Plot: Ethan Hunt (Tom Cruise) has an incredible resume as an IMF agent, but these days he is focused on relaxation and Julia (Michelle Monaghan), the love of his life. He is out of the field and keeps his dangerous past hidden from those around him, though his past is about to catch up with him. He trained a protege Lindsey (Keri Russell) to work in his place and while he signed off that she was prepared for the field, recent events seem to bring that decision into question.
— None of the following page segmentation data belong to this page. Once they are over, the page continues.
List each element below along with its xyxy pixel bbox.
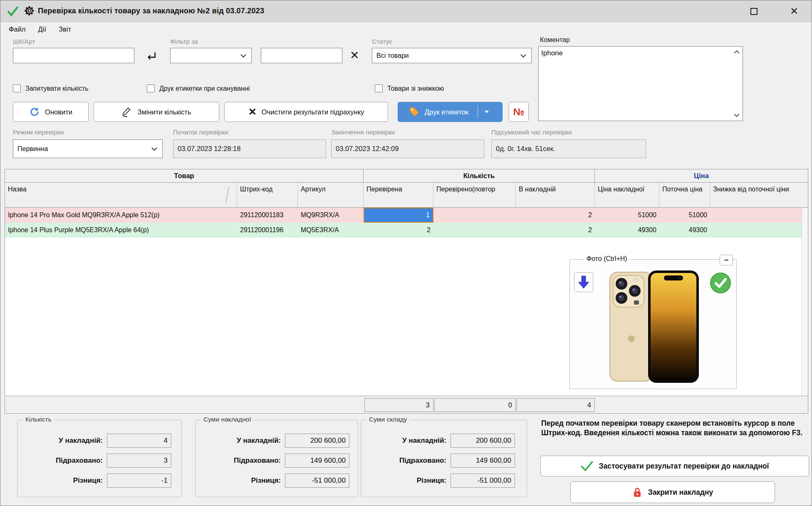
menu-report[interactable]: Звіт <box>59 25 71 33</box>
sku-label: ШК/Арт <box>13 38 35 45</box>
table-row[interactable]: Iphone 14 Plus Purple MQ5E3RX/A Apple 64… <box>5 223 808 238</box>
photo-panel: Фото (Ctrl+H) − <box>569 259 737 389</box>
app-window: Перевірка кількості товару за накладною … <box>0 0 812 506</box>
col-name[interactable]: Назва <box>5 183 237 207</box>
maximize-icon <box>750 8 758 15</box>
cell-checked-repeat[interactable] <box>433 223 516 238</box>
group-price: Ціна <box>595 169 808 182</box>
total-in-invoice: 4 <box>517 398 595 412</box>
table-scrollbar[interactable] <box>802 208 808 396</box>
mode-select[interactable]: Первинна <box>13 139 163 158</box>
col-checked-repeat[interactable]: Перевірено(повтор <box>433 183 516 207</box>
qty-in-invoice-value: 4 <box>107 434 171 448</box>
refresh-button[interactable]: Оновити <box>13 102 89 122</box>
lock-icon <box>632 487 642 498</box>
apply-results-label: Застосувати результат перевірки до накла… <box>599 462 769 471</box>
ask-quantity-checkbox[interactable] <box>13 84 21 92</box>
cell-discount[interactable] <box>710 208 808 223</box>
chevron-down-icon <box>240 53 247 58</box>
cell-article[interactable]: MQ9R3RX/A <box>298 208 364 223</box>
status-label: Статус <box>372 38 392 45</box>
invoice-sums-title: Суми накладної <box>201 416 253 423</box>
col-article[interactable]: Артикул <box>298 183 364 207</box>
clear-results-label: Очистити результати підрахунку <box>262 108 364 116</box>
end-time-label: Закінчення перевірки <box>331 129 395 136</box>
scanner-hint-text: Перед початком перевірки товару сканером… <box>541 419 811 438</box>
status-select[interactable]: Всі товари <box>372 48 532 63</box>
cell-in-invoice[interactable]: 2 <box>516 208 595 223</box>
discounted-label: Товари зі знижкою <box>387 85 444 92</box>
table-row[interactable]: Iphone 14 Pro Max Gold MQ9R3RX/A Apple 5… <box>5 208 808 223</box>
cell-invoice-price[interactable]: 51000 <box>595 208 659 223</box>
filter-by-select[interactable] <box>170 48 252 63</box>
filter-text-input[interactable] <box>261 48 342 63</box>
col-discount[interactable]: Знижка від поточної ціни <box>710 183 808 207</box>
scroll-down-icon[interactable] <box>733 113 740 117</box>
quantity-summary-title: Кількість <box>23 416 54 423</box>
qty-difference-value: -1 <box>107 474 171 488</box>
chevron-down-icon <box>520 53 527 58</box>
cell-checked-repeat[interactable] <box>433 208 516 223</box>
minus-icon: − <box>724 256 729 265</box>
column-resize-icon[interactable] <box>224 186 230 204</box>
end-time-field: 03.07.2023 12:42:09 <box>331 139 484 158</box>
apply-results-button[interactable]: Застосувати результат перевірки до накла… <box>540 456 809 476</box>
print-labels-button[interactable]: Друк етикеток <box>398 102 503 122</box>
sku-input[interactable] <box>13 48 134 63</box>
scroll-up-icon[interactable] <box>733 50 740 54</box>
col-invoice-price[interactable]: Ціна накладної <box>595 183 659 207</box>
menu-actions[interactable]: Дії <box>38 25 46 33</box>
inv-in-invoice-value: 200 600,00 <box>285 434 349 448</box>
down-arrow-icon <box>577 275 590 289</box>
cell-in-invoice[interactable]: 2 <box>516 223 595 238</box>
close-button[interactable]: ✕ <box>784 3 804 20</box>
maximize-button[interactable] <box>744 3 764 20</box>
table-group-header: Товар Кількість Ціна <box>5 169 808 183</box>
clear-filter-icon[interactable]: ✕ <box>350 49 359 62</box>
qty-difference-label: Різниця: <box>17 476 107 485</box>
cell-name[interactable]: Iphone 14 Plus Purple MQ5E3RX/A Apple 64… <box>5 223 237 238</box>
menu-file[interactable]: Файл <box>9 25 26 33</box>
comment-textarea[interactable]: Iphone <box>538 46 743 121</box>
clear-results-button[interactable]: ✕ Очистити результати підрахунку <box>224 102 388 122</box>
close-icon: ✕ <box>790 6 798 16</box>
duration-label: Підсумковий час перевірки <box>491 129 572 136</box>
cell-invoice-price[interactable]: 49300 <box>595 223 659 238</box>
photo-download-button[interactable] <box>574 272 593 292</box>
cell-checked-selected[interactable]: 1 <box>364 208 433 223</box>
cell-barcode[interactable]: 291120001183 <box>237 208 298 223</box>
cell-current-price[interactable]: 51000 <box>659 208 710 223</box>
qty-in-invoice-label: У накладній: <box>17 437 107 445</box>
cell-article[interactable]: MQ5E3RX/A <box>298 223 364 238</box>
enter-icon[interactable] <box>144 50 158 63</box>
col-checked[interactable]: Перевірена <box>364 183 433 207</box>
inv-in-invoice-label: У накладній: <box>196 437 285 445</box>
inv-counted-label: Підраховано: <box>196 456 285 465</box>
duration-field: 0д. 0г. 14хв. 51сек. <box>491 139 646 158</box>
change-quantity-button[interactable]: Змінити кількість <box>94 102 219 122</box>
close-invoice-button[interactable]: Закрити накладну <box>570 481 775 503</box>
cell-barcode[interactable]: 291120001196 <box>237 223 298 238</box>
col-barcode[interactable]: Штрих-код <box>237 183 298 207</box>
print-labels-label: Друк етикеток <box>425 108 468 116</box>
cell-discount[interactable] <box>710 223 808 238</box>
numbering-button[interactable]: № <box>509 102 529 122</box>
col-current-price[interactable]: Поточна ціна <box>659 183 710 207</box>
col-in-invoice[interactable]: В накладній <box>516 183 595 207</box>
pencil-icon <box>121 107 132 117</box>
refresh-label: Оновити <box>45 108 72 116</box>
stock-in-invoice-value: 200 600,00 <box>451 434 515 448</box>
gear-icon <box>24 5 35 17</box>
cell-current-price[interactable]: 49300 <box>659 223 710 238</box>
print-on-scan-checkbox[interactable] <box>147 84 155 92</box>
total-checked: 3 <box>364 398 433 412</box>
discounted-checkbox[interactable] <box>375 84 383 92</box>
ask-quantity-label: Запитувати кількість <box>25 85 89 92</box>
comment-label: Коментар <box>540 36 570 44</box>
cell-checked[interactable]: 2 <box>364 223 433 238</box>
photo-collapse-button[interactable]: − <box>720 255 733 265</box>
cell-name[interactable]: Iphone 14 Pro Max Gold MQ9R3RX/A Apple 5… <box>5 208 237 223</box>
quantity-summary-panel: Кількість У накладній: 4 Підраховано: 3 … <box>17 420 182 497</box>
qty-counted-value: 3 <box>107 454 171 468</box>
dropdown-caret-icon[interactable] <box>484 110 490 114</box>
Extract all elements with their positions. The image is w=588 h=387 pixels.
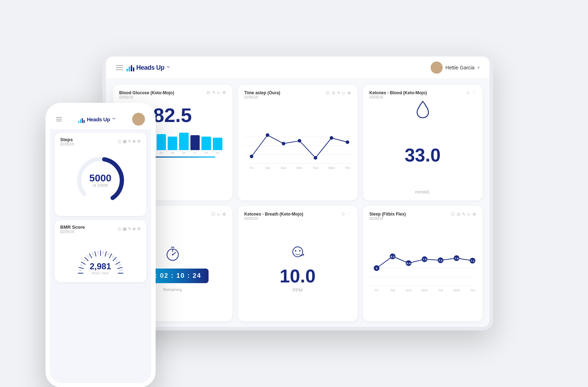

On a mission to follow crime syndicate kingpin Owen Davian (Philip Seymour Hoffman), she was kidnapped and now Ethan has been tasked to rescue her, as well as complete her original mission. A mysterious weapon known as The Rabbit’s Foot soon draws Ethan into a global hunt for Davian, but can he shield his new personal life from his dangerous work for IMF?
Entertainment Value: This third installment in the Mission: Impossible finds some middle ground between the spy elements of the original and the wild action focus of the second picture. I do think the previous two movies are better overall, but this is a solid, well balance sequel that delivers on what fans of the series want, which is intrigue and some fun action set pieces. I also appreciate the more character driven narrative in this one, as it explores Ethan Hunt’s persona and his life outside of the IMF, which adds some welcome depth. Of course, this is done in small, quick bursts of exposition, but it is still nice to have some attempts to flesh out Ethan’s character. This is crucial because of the showdown between Ethan and Davian, which relies on mind games and using Ethan’s private life against him, so those bursts of exposition yield some effective dividends when the time comes. Tom Cruise is his usual charismatic self as in his third spin as Ethan and thanks to Philip Seymour Hoffman, he is able to show off his chops a little in their banter sessions. I also loved Maggie Q in this one, while Michelle Monaghan, Billy Crudup, Ving Rhames, Keri Russell, and Simon Pegg have prominent roles, while the film also marks the debut of J.J. Abrams in the director’s chair. This sequel continued the trend of shifting visions with each new installment, but I think Abrams crafted a solid, fun to watch action/thriller here.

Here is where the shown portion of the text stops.